Exercise details
Sort through the entries below and pull out lines containing the word "that".

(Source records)
──────────
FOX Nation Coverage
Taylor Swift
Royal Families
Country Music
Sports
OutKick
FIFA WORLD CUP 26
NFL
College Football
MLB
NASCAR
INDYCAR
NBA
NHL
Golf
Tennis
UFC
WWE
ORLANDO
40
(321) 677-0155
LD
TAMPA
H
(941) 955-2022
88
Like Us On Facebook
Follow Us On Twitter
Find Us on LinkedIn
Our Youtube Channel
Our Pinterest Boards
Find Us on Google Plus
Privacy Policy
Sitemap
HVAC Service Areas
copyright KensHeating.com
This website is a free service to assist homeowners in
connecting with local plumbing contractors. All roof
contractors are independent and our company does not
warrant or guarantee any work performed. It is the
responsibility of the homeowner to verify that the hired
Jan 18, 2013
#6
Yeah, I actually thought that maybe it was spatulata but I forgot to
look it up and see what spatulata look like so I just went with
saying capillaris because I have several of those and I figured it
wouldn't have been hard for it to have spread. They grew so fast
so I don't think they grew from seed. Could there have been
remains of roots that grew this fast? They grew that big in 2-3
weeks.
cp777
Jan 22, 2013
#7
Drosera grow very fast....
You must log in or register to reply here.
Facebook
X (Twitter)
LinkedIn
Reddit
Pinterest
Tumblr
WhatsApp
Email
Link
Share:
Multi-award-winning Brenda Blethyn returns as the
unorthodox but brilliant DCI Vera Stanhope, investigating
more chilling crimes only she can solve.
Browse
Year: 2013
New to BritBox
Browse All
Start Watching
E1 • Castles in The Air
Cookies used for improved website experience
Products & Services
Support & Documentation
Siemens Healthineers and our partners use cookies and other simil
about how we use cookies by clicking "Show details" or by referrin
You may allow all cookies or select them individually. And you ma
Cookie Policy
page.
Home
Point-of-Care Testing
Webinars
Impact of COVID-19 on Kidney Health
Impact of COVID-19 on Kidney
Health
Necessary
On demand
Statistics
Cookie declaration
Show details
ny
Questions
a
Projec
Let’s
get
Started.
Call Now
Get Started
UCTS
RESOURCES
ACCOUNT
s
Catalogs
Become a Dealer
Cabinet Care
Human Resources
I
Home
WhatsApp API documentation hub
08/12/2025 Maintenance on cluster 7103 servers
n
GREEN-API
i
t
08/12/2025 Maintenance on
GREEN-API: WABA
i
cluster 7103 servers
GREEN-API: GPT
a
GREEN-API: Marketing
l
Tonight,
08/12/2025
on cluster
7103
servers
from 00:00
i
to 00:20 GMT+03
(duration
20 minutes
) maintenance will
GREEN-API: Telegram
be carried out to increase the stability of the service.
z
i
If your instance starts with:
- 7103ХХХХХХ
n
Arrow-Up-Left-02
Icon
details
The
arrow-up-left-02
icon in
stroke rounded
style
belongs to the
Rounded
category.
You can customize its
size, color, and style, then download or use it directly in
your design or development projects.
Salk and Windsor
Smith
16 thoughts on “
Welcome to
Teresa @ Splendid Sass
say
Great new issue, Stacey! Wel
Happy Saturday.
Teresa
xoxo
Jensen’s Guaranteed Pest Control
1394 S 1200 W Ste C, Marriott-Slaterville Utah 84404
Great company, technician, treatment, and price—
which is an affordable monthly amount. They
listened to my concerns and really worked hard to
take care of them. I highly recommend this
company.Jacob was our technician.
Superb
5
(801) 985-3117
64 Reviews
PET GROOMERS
──────────
Response box
responsibility of the homeowner to verify that the hired
Yeah, I actually thought that maybe it was spatulata but I forgot to
remains of roots that grew this fast? They grew that big in 2-3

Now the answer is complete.